Agent for the applicant, Sheila Murphy, however, told the committee that an updated odour assessment showed that the odour values were just marginally above limits and were “not detectable to the human nose.”

Alluding to previous planning permission for a smaller development on part of the site, she said the principal of development at the location was acknowledged.

Proposing the committee reject the planners’ recommendation to refuse, Sinn Fein Councillor Tony Hassan said that the treatment works had undergone £13m investment to bring it up to EU standards while the meat processing plant had also invested to bring odour levels down. He said there was a need for this type of housing in the area. The majority of councillors agreed with him and the planners’ recommendation was rejected.

A separate application for outline permission for 10 social housing units at Ballygudden Road in Eglinton lodged by JJ Developments/ Apex Housing was also listed with a recommendation for refusal.

The planning officer said the development was outside the area designated for development at Eglinton Village. She said there was available land within the limits that could accommodate up to 200 units,and that while there was an identified need for 30 social houses in Eglinton up to 2020 there had been no letter of support for the development form the Housing Executive (HE).

Agent for the applicants, Shaun Gallagher, however, said they had correspondence from the HE saying they were fully behind the proposals.

“There are young people living anywhere but Eglinton and they would love to live in their own area but they can’t afford it,” he said. He also rejected concerns raised over the potential for flood risk on part of the site and the planners’ assertions that there was other land available.

Proposing the committee go against the planners’ recommendation, Sinn Fein Colr. Christopher Jackson said he knew of people living in the Waterside because they can’t get housing in Eglinton.

Prior to the vote, Council Head of Planning, Maura Fox, said she wanted to remind the committee that “the whole principal of precedent is really important.

“It is not just in Eglinton, it will be every town, every village,” she warned, but the majority of committee members still voted to reject the planners’ recommendation.
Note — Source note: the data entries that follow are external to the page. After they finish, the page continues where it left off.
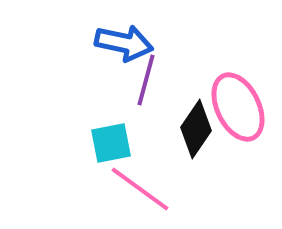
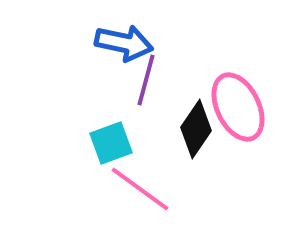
cyan square: rotated 9 degrees counterclockwise
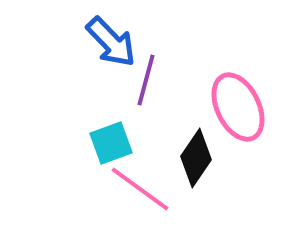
blue arrow: moved 13 px left, 1 px up; rotated 34 degrees clockwise
black diamond: moved 29 px down
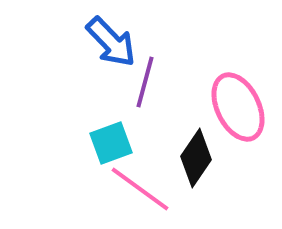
purple line: moved 1 px left, 2 px down
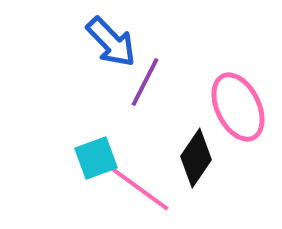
purple line: rotated 12 degrees clockwise
cyan square: moved 15 px left, 15 px down
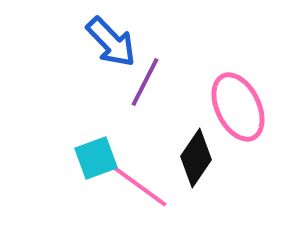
pink line: moved 2 px left, 4 px up
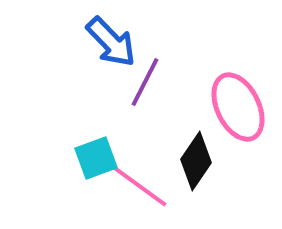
black diamond: moved 3 px down
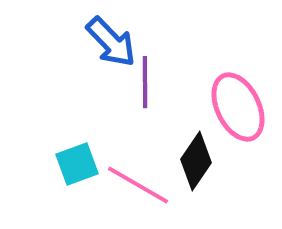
purple line: rotated 27 degrees counterclockwise
cyan square: moved 19 px left, 6 px down
pink line: rotated 6 degrees counterclockwise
A separate Eglinton application for 14 social housing units south east of Broadbridge Primary School was also recommended for refusal.
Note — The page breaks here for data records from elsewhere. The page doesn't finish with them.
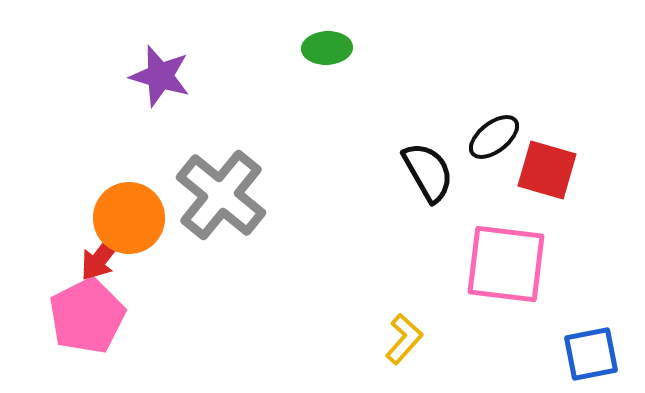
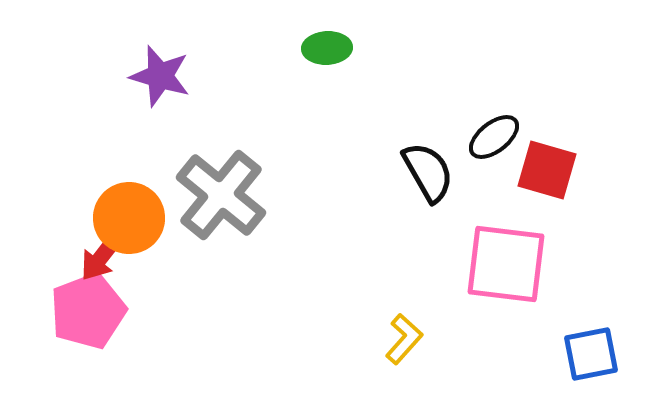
pink pentagon: moved 1 px right, 5 px up; rotated 6 degrees clockwise
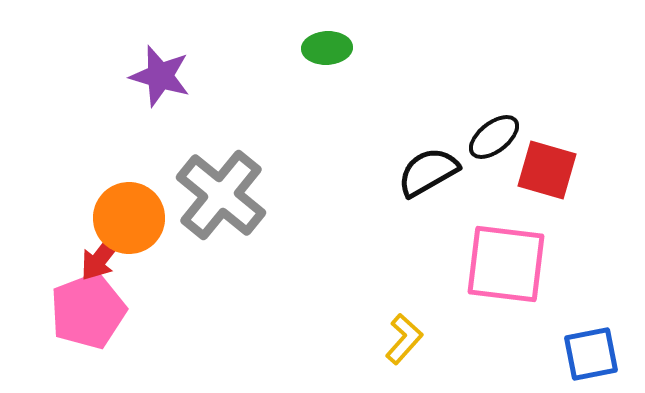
black semicircle: rotated 90 degrees counterclockwise
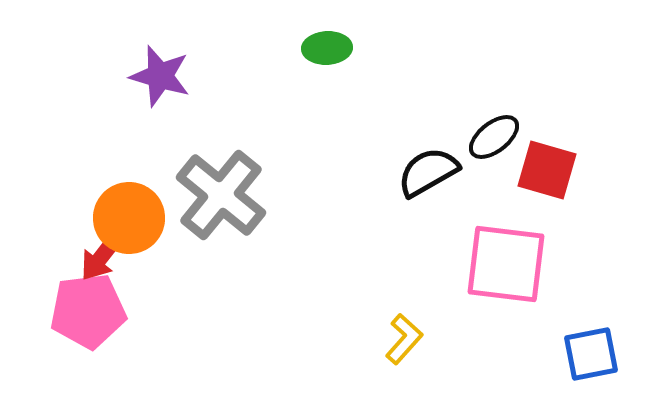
pink pentagon: rotated 14 degrees clockwise
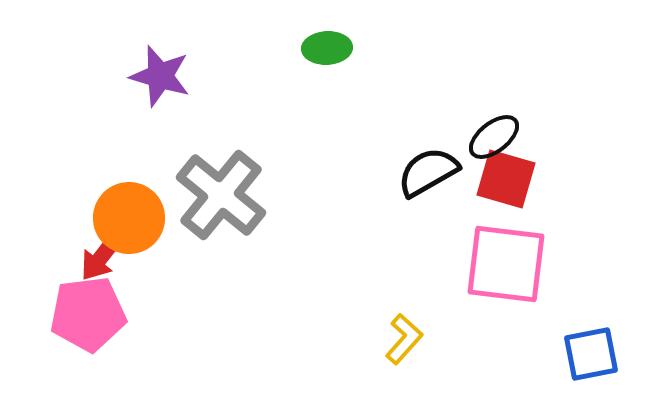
red square: moved 41 px left, 9 px down
pink pentagon: moved 3 px down
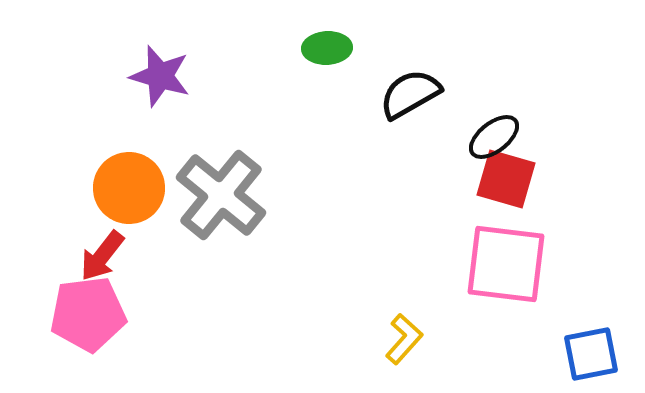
black semicircle: moved 18 px left, 78 px up
orange circle: moved 30 px up
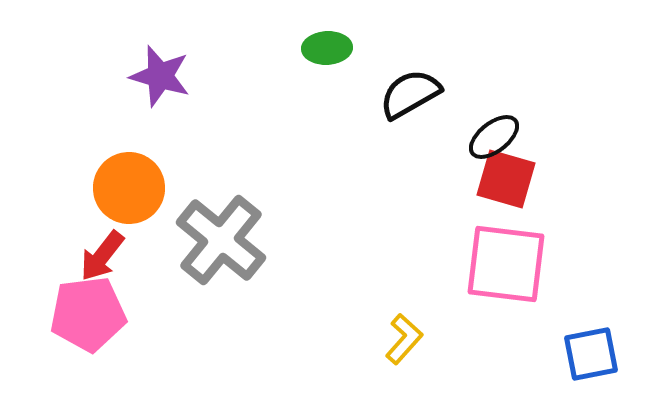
gray cross: moved 45 px down
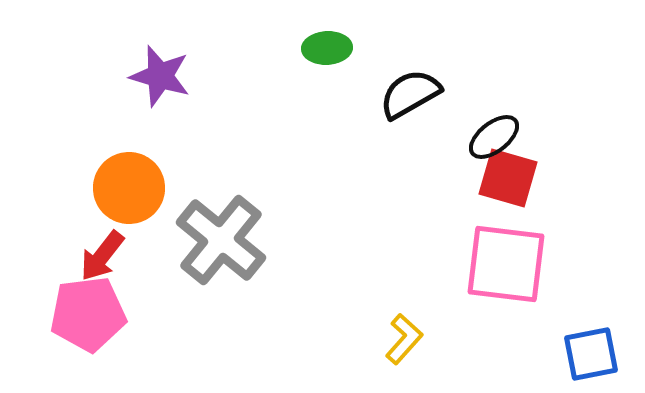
red square: moved 2 px right, 1 px up
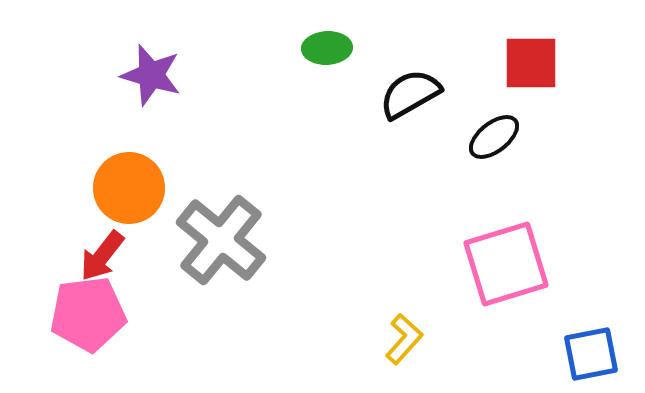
purple star: moved 9 px left, 1 px up
red square: moved 23 px right, 115 px up; rotated 16 degrees counterclockwise
pink square: rotated 24 degrees counterclockwise
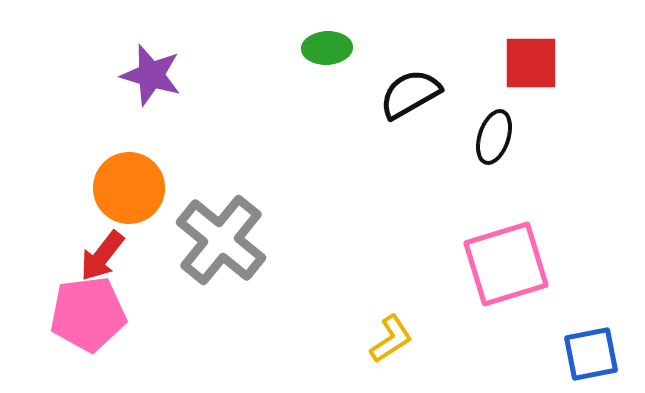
black ellipse: rotated 34 degrees counterclockwise
yellow L-shape: moved 13 px left; rotated 15 degrees clockwise
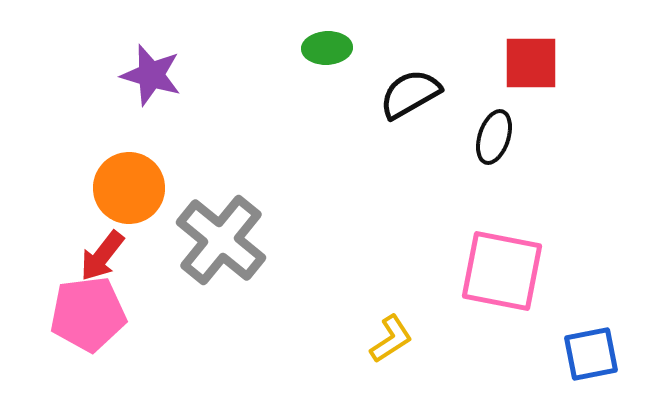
pink square: moved 4 px left, 7 px down; rotated 28 degrees clockwise
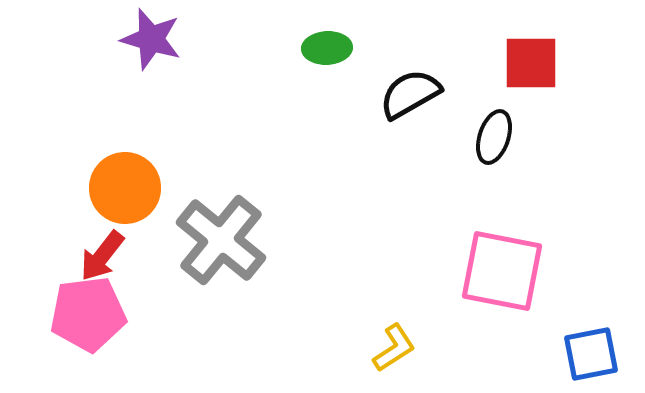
purple star: moved 36 px up
orange circle: moved 4 px left
yellow L-shape: moved 3 px right, 9 px down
A planning officer said that this development was contrary to the local development plan as it lay outside of Eglinton Village and would result in urban sprawl. “It would create an undesirable precedent for development outside Eglinton and other villages,” she said.

Matt Kennedy, Agent for the applicants Apex Housing Association/Kevin Watson Group, however, said that there were 77 households on the waiting list from the area, 47 of them in housing stress.

“I have 40 letters in support of this application from local residents and people who want to live in Eglinton and can’t get back,” he said.

He said that there were no available sites for social housing because they could not compete with private developers outbidding them.

After Councillor Tony Hassan proposed the committee reject the planners ‘refusal’ recommendation, Maura Fox again said she would “urge caution” and that going against a recommendation could set a precedent other applicants would follow.

However, five councillors backed Colr. Hassan’s proposal, with one going against and the rest of the committee abstaining.